Ram Latchan, better known as K.R. Latchan (15 June 1940 - 15 June 1988) was a businessman, farmer and politician based in Nausori, Fiji. He was a member of the Alliance Party and House of Representatives from 1977-1987.

== Biography ==
K. R. Latchan grew up as a dairy farmer at his family farm in Tailevu Province of Fiji. His father, Khurbhur, immigrated from India in 1915 and worked as a Sirdar in the Public Works Department before settling as a farmer in the Tailevu Province. Khurbur died when Latchan was 9 years of age, he later adopted his father's name into his initial. His mother, Ram Kuar, raised her children as a single parent at the family farm.

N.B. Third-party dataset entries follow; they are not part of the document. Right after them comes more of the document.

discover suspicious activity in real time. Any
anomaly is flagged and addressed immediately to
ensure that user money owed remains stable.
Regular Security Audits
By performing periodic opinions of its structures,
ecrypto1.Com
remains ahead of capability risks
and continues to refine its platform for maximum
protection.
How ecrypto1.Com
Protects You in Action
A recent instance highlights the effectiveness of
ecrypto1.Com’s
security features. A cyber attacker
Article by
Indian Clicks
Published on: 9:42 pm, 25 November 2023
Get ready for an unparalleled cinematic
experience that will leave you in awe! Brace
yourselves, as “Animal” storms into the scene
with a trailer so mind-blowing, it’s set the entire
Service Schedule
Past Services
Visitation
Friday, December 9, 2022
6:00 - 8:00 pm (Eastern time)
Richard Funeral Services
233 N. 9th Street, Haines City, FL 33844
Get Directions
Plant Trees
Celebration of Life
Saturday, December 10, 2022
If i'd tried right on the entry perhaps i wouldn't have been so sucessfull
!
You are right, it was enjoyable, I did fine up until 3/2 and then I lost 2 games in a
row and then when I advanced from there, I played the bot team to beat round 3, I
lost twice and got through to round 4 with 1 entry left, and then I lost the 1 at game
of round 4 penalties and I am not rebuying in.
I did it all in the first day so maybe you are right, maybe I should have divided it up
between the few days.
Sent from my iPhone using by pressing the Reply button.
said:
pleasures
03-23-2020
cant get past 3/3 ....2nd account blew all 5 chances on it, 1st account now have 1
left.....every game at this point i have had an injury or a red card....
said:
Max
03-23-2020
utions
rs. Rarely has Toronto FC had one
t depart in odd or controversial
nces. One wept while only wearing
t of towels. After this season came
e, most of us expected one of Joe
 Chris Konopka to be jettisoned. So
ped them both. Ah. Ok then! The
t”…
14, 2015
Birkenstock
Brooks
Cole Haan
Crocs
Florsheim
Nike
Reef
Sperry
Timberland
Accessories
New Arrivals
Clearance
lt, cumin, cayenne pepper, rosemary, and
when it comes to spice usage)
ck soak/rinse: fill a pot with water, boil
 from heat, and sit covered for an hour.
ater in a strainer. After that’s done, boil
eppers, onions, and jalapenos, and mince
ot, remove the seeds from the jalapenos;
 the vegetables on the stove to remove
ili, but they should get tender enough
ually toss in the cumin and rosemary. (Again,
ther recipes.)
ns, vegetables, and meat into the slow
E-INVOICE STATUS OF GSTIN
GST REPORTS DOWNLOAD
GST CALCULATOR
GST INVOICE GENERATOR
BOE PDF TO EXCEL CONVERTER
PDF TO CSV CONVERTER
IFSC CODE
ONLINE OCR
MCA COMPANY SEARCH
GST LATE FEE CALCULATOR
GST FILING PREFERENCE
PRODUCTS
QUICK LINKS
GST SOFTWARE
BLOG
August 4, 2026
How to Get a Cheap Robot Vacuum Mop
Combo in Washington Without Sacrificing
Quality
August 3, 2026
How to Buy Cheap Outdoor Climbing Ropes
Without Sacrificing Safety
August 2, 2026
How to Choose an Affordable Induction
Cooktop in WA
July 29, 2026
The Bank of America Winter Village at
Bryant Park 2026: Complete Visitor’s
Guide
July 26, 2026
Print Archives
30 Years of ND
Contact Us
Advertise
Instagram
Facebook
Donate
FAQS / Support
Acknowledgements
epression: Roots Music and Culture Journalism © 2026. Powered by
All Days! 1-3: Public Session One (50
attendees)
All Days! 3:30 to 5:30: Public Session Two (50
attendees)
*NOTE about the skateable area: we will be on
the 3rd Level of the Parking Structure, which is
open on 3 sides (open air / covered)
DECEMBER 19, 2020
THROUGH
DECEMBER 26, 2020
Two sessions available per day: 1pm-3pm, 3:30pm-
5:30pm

He came into prominence as a businessman through K.R. Latchan Buses Limited, a major bus and coach service provider operating in Suva, Nausori and other eastern districts in Fiji. He started the business with the help of his mother, who had purchased the first bus, which he then expanded into a modern fleet. Latchan met Bijma Wati while operating his bus service, they married in 1966 and had 6 children. Latchan began establishing Dominion Oil Refinery Fiji Ltd in 1986, Fiji's first oil recycling and blending plant. Following his death, the company was renamed Pacoil Fiji Ltd in 1990, and company operations discontinued in 1999 due to policy changes by the Fiji Government.

Latchan became a member of the Alliance Party and wrested the seat of East Central National Constituency from Vijay R. Singh in the selection for the Alliance candidate for the 1977 Fijian General Election. He was re-elected in the 1982 and 1987 Fijian General Elections. Latchan's major political achievements includes the successful proposition for death duty to be abolished by the government. He was a member of the House of Representatives until the 1987 Fijian coups d'état.

He had a heart attack and died in Nausori, Fiji, on 15 June 1988.